A recent UCLA study of same-sex couples in states that offer civil unions or legal domestic partnerships showed that these couples broke their legal bonds at about the same rate as straight couples: 2 percent per year. But because it’s only been a few years that gays have had legal unions at all, this amounts to relatively few dissolutions. Also, because most gay couples who’ve married thus far had already been together for many years, the gay divorce rate is still low, says Evan Wolfson, founder of the national gay-nups lobby Freedom to Marry. “I expect that, over time, gay people will probably have the same rate of [marriage] failure as non-gay people,” says Wolfson. “And that’s part of the point. People should be treated equally.”
Jo Ann Citron, a divorce lawyer in Boston, told the L.A. Times that, at least in terms of the law, “the single most important benefit of marriage is divorce.” As. Ms.

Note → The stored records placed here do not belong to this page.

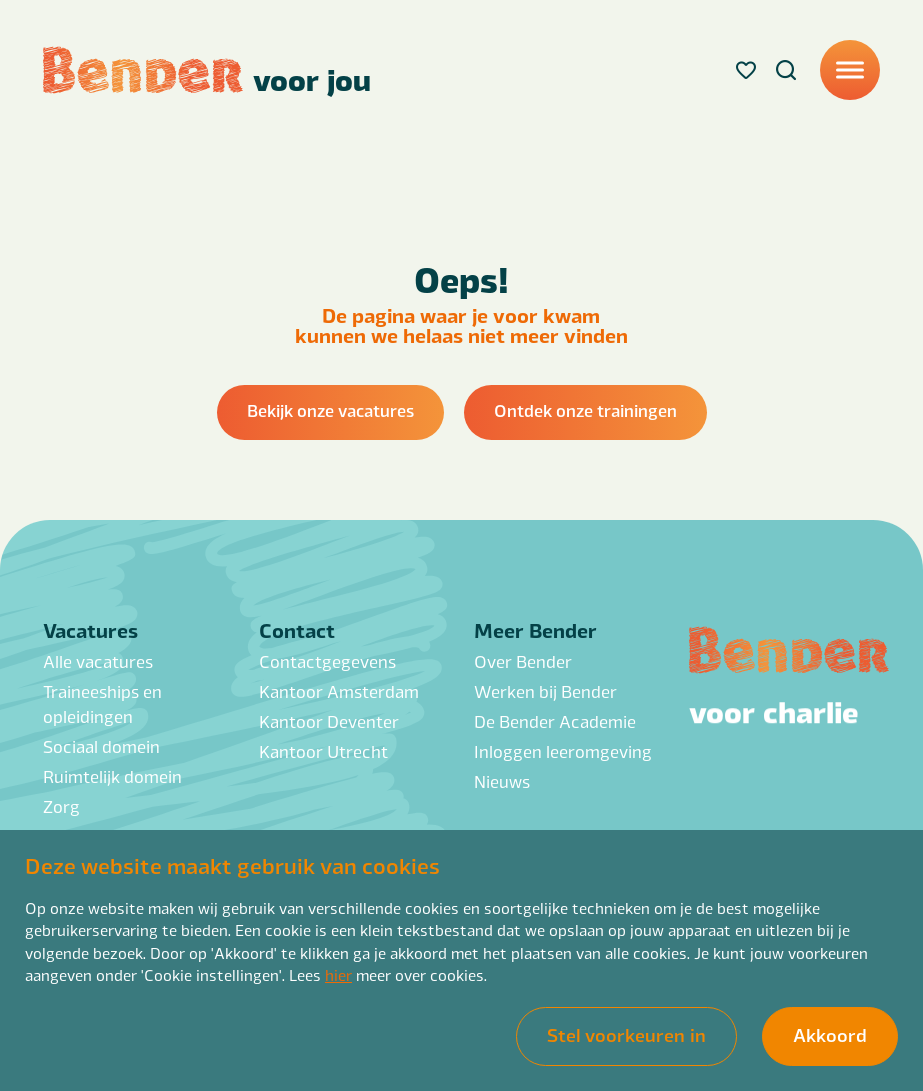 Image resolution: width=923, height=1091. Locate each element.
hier (338, 974)
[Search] (786, 70)
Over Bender (523, 661)
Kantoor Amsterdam (339, 691)
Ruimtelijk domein (112, 776)
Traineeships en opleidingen (102, 704)
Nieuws (502, 781)
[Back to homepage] (207, 70)
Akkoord (830, 1034)
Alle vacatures (98, 661)
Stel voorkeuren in (626, 1034)
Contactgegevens (327, 661)
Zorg (61, 806)
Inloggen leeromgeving (563, 751)
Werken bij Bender (545, 691)
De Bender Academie (555, 721)
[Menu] (850, 70)
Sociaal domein (101, 746)
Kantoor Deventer (329, 721)
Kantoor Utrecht (323, 751)
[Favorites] (746, 70) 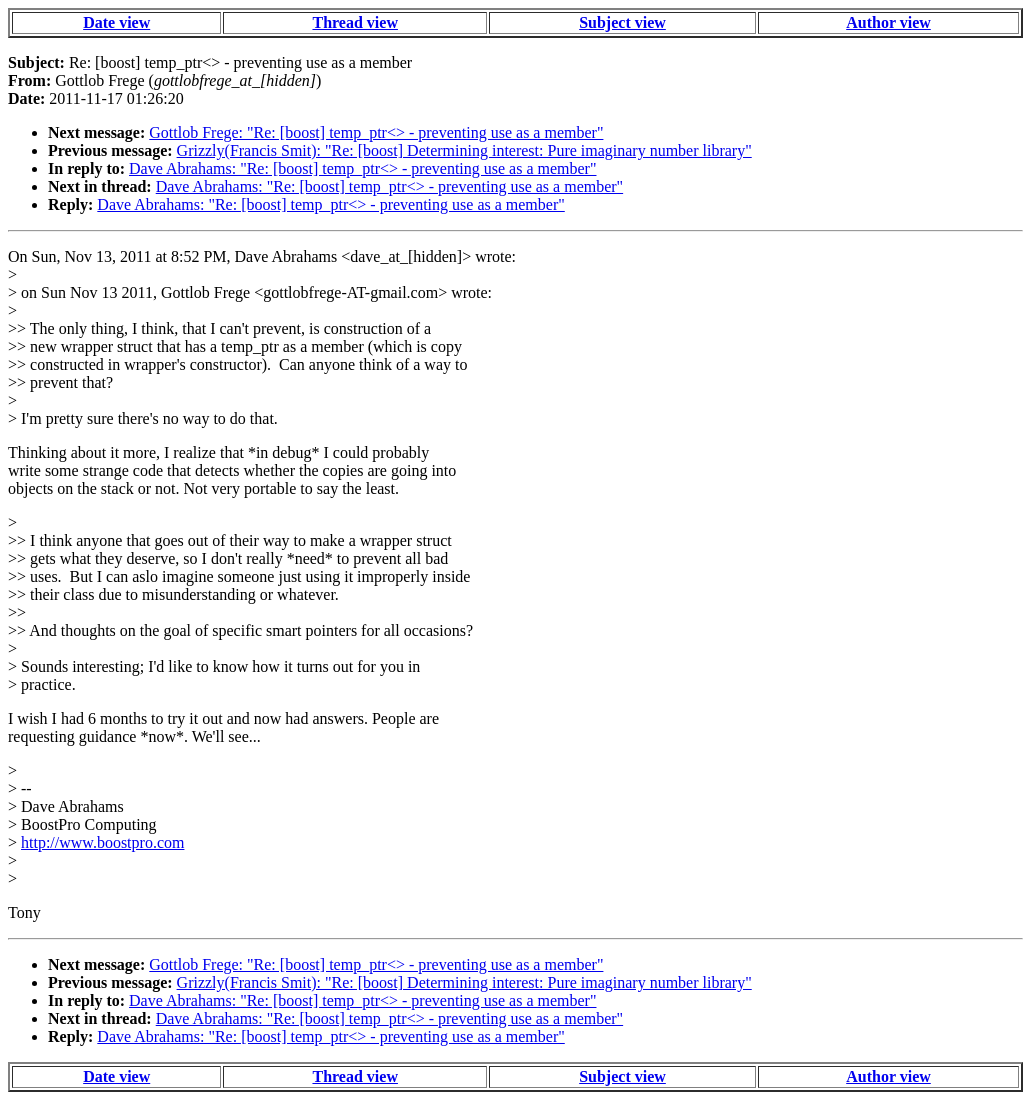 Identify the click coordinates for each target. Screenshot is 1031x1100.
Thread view (354, 22)
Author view (888, 22)
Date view (116, 22)
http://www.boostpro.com (102, 842)
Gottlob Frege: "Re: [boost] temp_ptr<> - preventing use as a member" (376, 132)
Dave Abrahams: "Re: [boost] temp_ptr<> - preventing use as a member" (362, 168)
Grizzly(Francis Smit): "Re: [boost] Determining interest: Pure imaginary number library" (464, 150)
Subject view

Citron noted divorce is “a predictable process by which property is divided, debt is apportioned and custodial arrangements are made for children.”

Frederick Hertz, who has a well-timed book on the legal intricacies of same-sex marriage and other kinds of legal partnership coming out soon, says that couples who agree on the terms of their divorce can navigate the legal system in California fairly easily, even if they were married elsewhere — by also applying for a domestic partnership and then dissolving that. The problem, he says, is that in cases where the partners disagree over “parentage, money or property,” one person may be able to “take advantage of the situation” and use the legal confusion to deprive the other person of rights they would have if the partners were not the same sex.

When the history of same-sex marriage and same-sex divorce is written, it appears certain that one Massachusetts couple will feature prominently in both narratives. Hillary Smith Goodridge and Julie Wendrich Goodridge, who blazed a path to the altar, suing for the right to a same-sex marriage in Massachusetts in 2004, and then getting married that same year, are also blazing a path away from it. The Goodridges separated in 2006 and filed for divorce in February. Luckily for them, they live in a state that recognizes same-sex marriage, which will make the split legally, if not emotionally, painless.